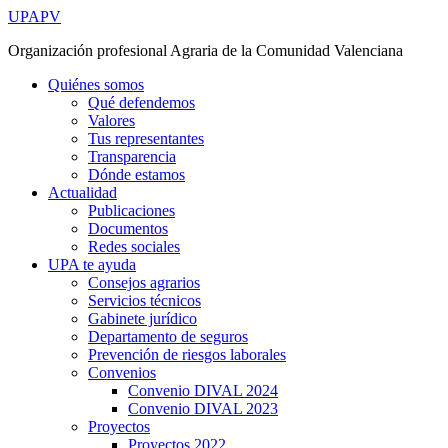
Ir
UPAPV
al
Organización profesional Agraria de la Comunidad Valenciana
contenido
Quiénes somos
Qué defendemos
Valores
Tus representantes
Transparencia
Dónde estamos
Actualidad
Publicaciones
Documentos
Redes sociales
UPA te ayuda
Consejos agrarios
Servicios técnicos
Gabinete jurídico
Departamento de seguros
Prevención de riesgos laborales
Convenios
Convenio DIVAL 2024
Convenio DIVAL 2023
Proyectos
Proyectos 2022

» **What the exercise asks**:
The only acceptable answer is a number: how many lines in the data above hold the word "DIVAL".

» **Task output**:
2